A locked-down continent and executive focus on corporate survival helped drive down deals to the lowest number since the first quarter of 1997. Head of M&A for Europe, the Middle East and Africa at Citigroup, Alison Harding-Jones said: “There has been a meaningful slowdown in M&A activity. Before the crisis hit, there were a large number of deals due to come to market that were put on hold.”
Dealmaking on their own turf was one area where European banks managed to retain market share. The pandemic has now helped that slip away as well. Some bankers have said that European banks may never recover and that the hit caused by the latest turmoil may usher in a new era of American banking dominance. But the Americans are suffering too. The slump in Europe came amid a broader collapse in global dealmaking, the value of which plunged by 55 per cent compared with the same period last year.
Globally, M&A fell to an 11-year low during the Q2, with the total value of deals falling to $485.3bn. In the US – the biggest market for M&A deals in the world – the value of deals dropped to a 17-year low at $103.5bn, an 85 per cent decline on the same period in 2019.

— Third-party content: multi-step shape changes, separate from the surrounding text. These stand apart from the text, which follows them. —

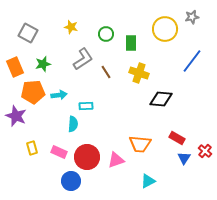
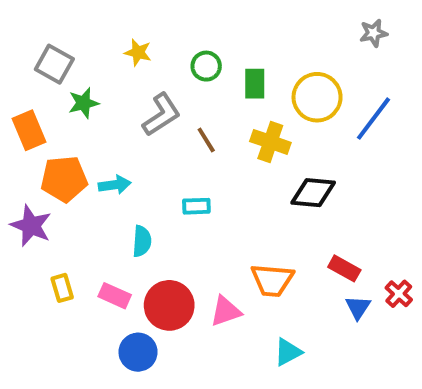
yellow circle: (165, 29) -> (317, 97), moved
green star: (43, 64) -> (84, 103), moved
cyan rectangle: (86, 106) -> (196, 206), moved

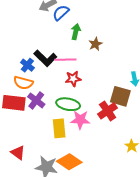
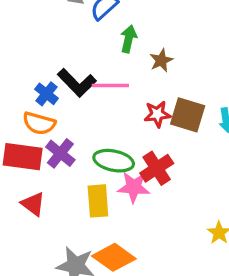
red star: (73, 79) -> (157, 114), moved
brown square: (120, 96) -> (188, 115), moved
red cross: (108, 111) -> (157, 168), moved
red triangle: (18, 153) -> (33, 204), moved

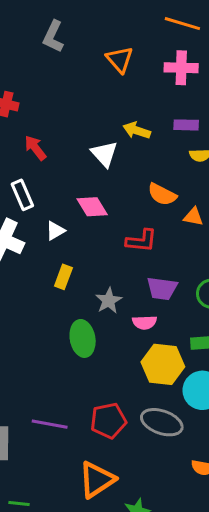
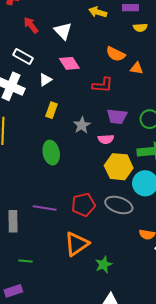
white triangle: (104, 154) -> (63, 31), moved
white rectangle: (22, 195) -> (23, 56), turned -36
green ellipse: (83, 338) -> (51, 153), moved

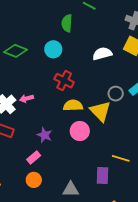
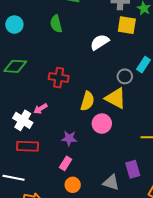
cyan circle: (53, 49) -> (14, 25), moved
red cross: (64, 81) -> (59, 78), moved
yellow semicircle: (73, 105) -> (87, 101), turned 126
purple rectangle: (103, 176) -> (133, 169), moved
gray triangle: (71, 189) -> (111, 182), turned 36

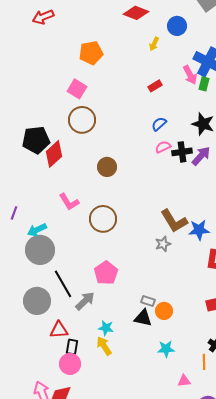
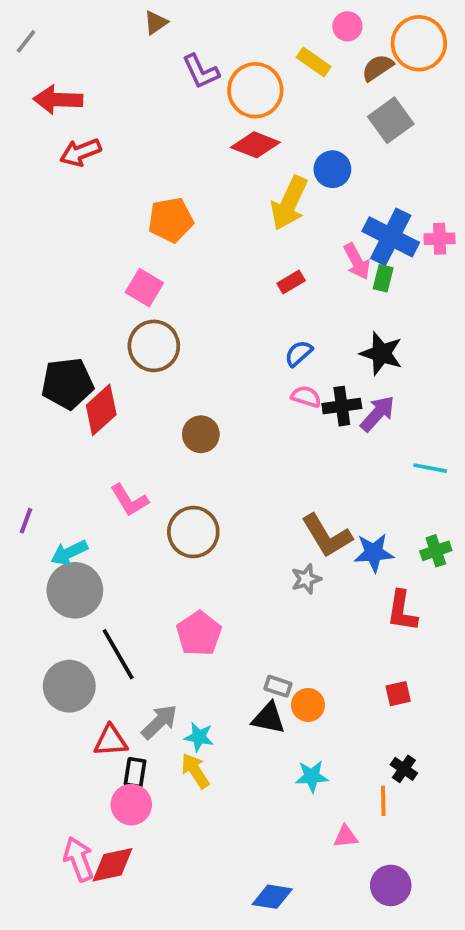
yellow arrow: (154, 44) -> (289, 203), size x2.0
pink semicircle: (163, 147) -> (306, 397), turned 42
gray arrow: (85, 301) -> (159, 722), moved

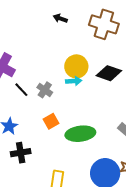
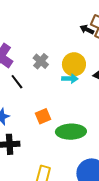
black arrow: (60, 18) -> (87, 29), moved
gray cross: (45, 90) -> (41, 61), moved

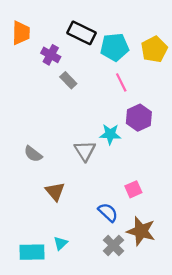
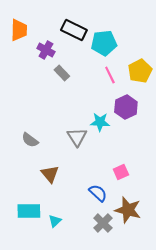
yellow pentagon: (154, 49) -> (140, 71), moved
cyan rectangle: (32, 252) -> (29, 211), moved

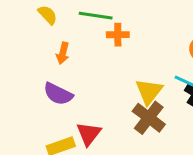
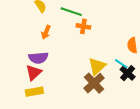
purple semicircle: (58, 94) -> (38, 58), turned -42
red triangle: (89, 134) -> (34, 73), moved

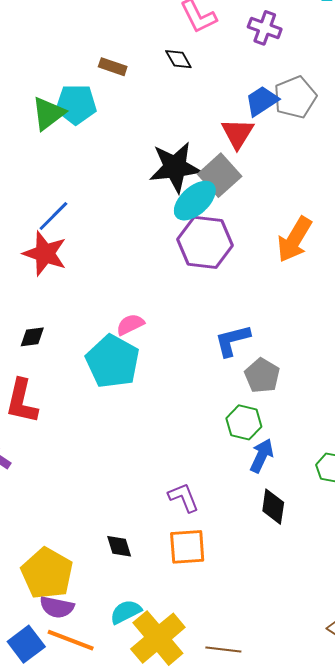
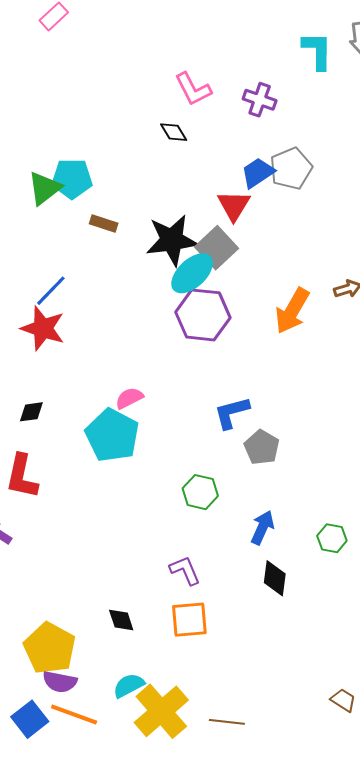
brown rectangle: (113, 67) -> (104, 223), moved
green hexagon: (244, 422) -> (200, 492), moved

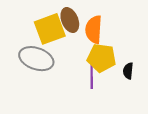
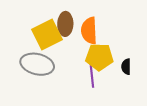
brown ellipse: (70, 20) -> (65, 24), turned 30

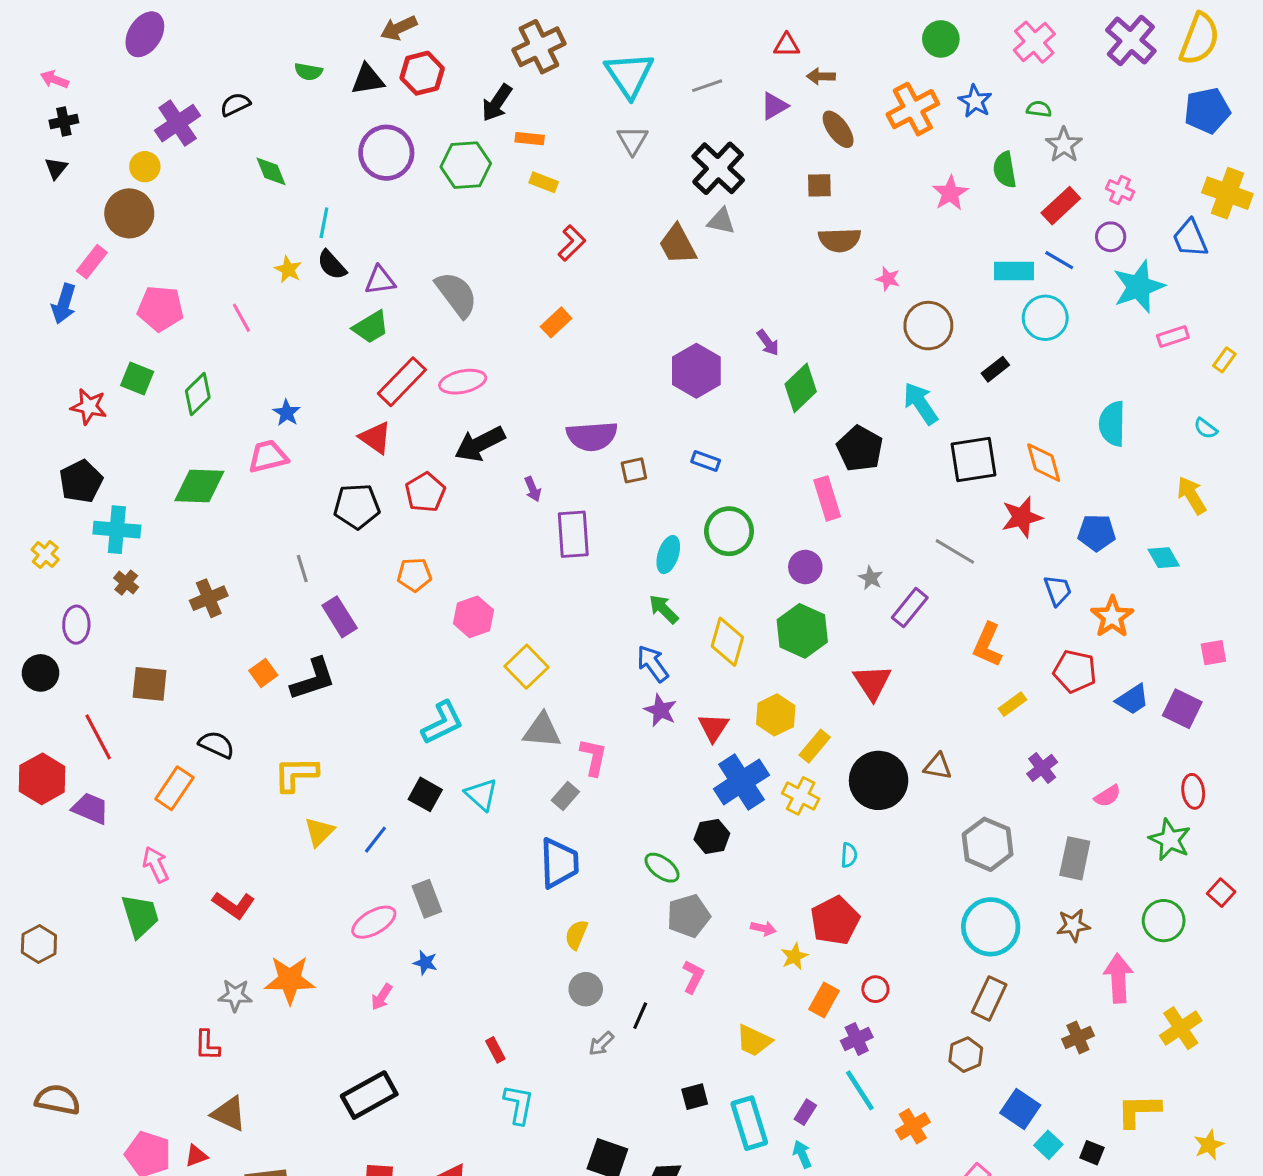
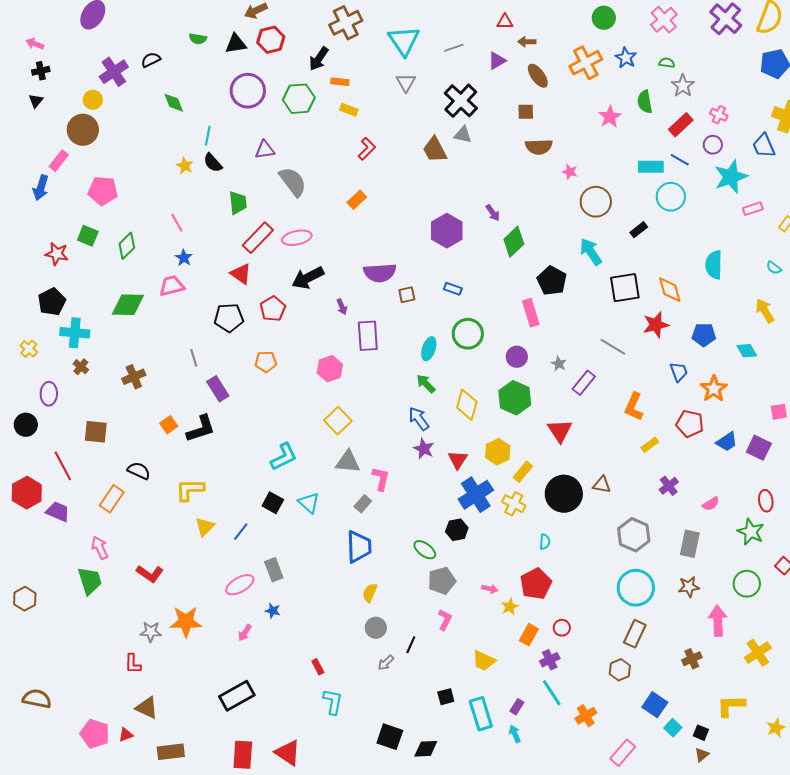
purple triangle: (380, 280) -> (265, 150), moved
pink line: (241, 318) -> (177, 223), moved
green trapezoid: (371, 327) -> (238, 203), turned -65
pink hexagon: (474, 617) -> (330, 369), moved

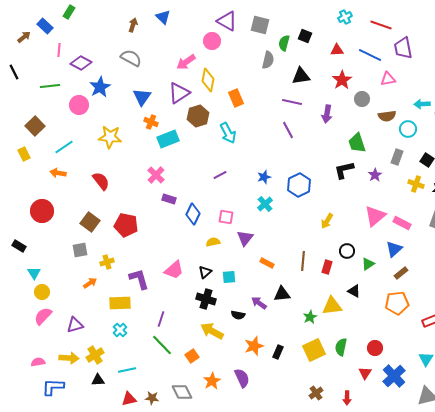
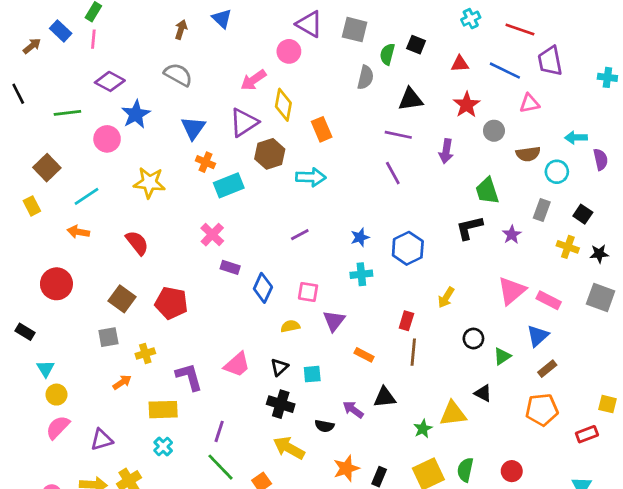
pink line: (59, 50) -> (93, 39), moved
cyan arrow: (228, 133) -> (311, 177), turned -60
cyan cross: (265, 204) -> (361, 274), turned 35
red rectangle: (327, 267) -> (406, 321), moved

The value of transactions in Europe during the second quarter, at $182.9bn, was the lowest second quarter total since 2016. However, this was skewed by one transaction: Unilever’s move in June to abandon its dual Anglo-Dutch corporate structure and become a single holding company based in the UK. Refinitiv counted this as a $106.9bn deal, the value of European M&A in Q2 declined by 62 per cent this year compared to the same period last year.
The value of deals worldwide, this year, dropped 41 per cent after several big-ticket acquisitions were stuck in the first quarter just before the pandemic went global. Private equity could boost dealmaking as companies look to deploy the $1.5tn of uninvested capital that they have amassed, according to data from Preqin.
“In the initial phase of the crisis, the key focus of private equity firms was understandably on securing the health and liquidity of their portfolio companies,” said Ina De, co-head of strategic investors group in EMEA (Europe, Middle East, Africa) at JP Morgan. Adding: “Helping look for opportunities to invest is a top priority and we are spending a great deal of our time identifying appealing assets for our clients to buy.”